● The problem:
Show each line of the records in which the word "العين" occurs.

● Records from a collection:

- - - - - - -

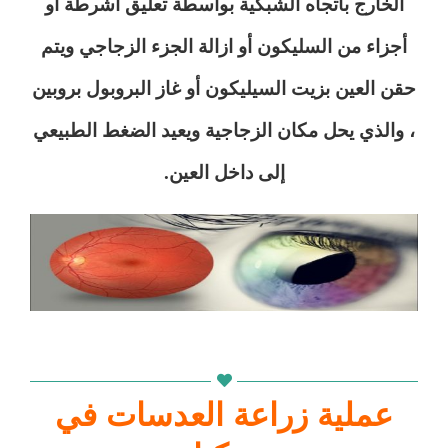
الخارج بأتجاه الشبكية بواسطة تعليق اشرطة أو
أجزاء من السليكون أو ازالة الجزء الزجاجي ويتم
حقن العين بزيت السيليكون أو غاز البروبول بروبين
، والذي يحل مكان الزجاجية ويعيد الضغط الطبيعي
إلى داخل العين.
لمحة عن طب العيون في تركيا
عملية زراعة العدسات في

- - - - - - -

● Written solution:
حقن العين بزيت السيليكون أو غاز البروبول بروبين
إلى داخل العين.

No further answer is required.